** THE DATA **
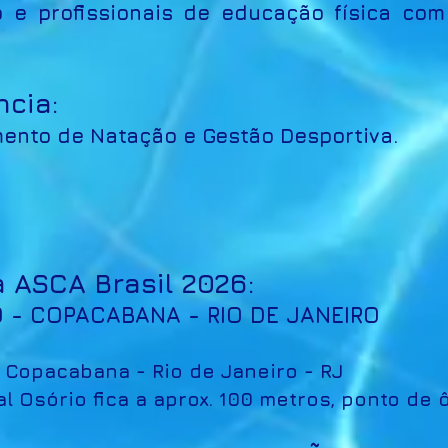
 e profissionais de educação física co
cia:
mento de Natação e Gestão Desportiva.
a ASCA Brasil 2026:
 - COPACABANA - RIO DE JANEIRO
- Copacabana - Rio de Janeiro - RJ
l Osório fica a aprox. 100 metros, ponto de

** ABOUT THIS TASK **
Return the entries verbatim, pictures excluded.

** OUTPUT FOR THIS EXERCISE **
 e profissionais de educação física co
cia:
mento de Natação e Gestão Desportiva.
a ASCA Brasil 2026:
 - COPACABANA - RIO DE JANEIRO
- Copacabana - Rio de Janeiro - RJ
l Osório fica a aprox. 100 metros, ponto de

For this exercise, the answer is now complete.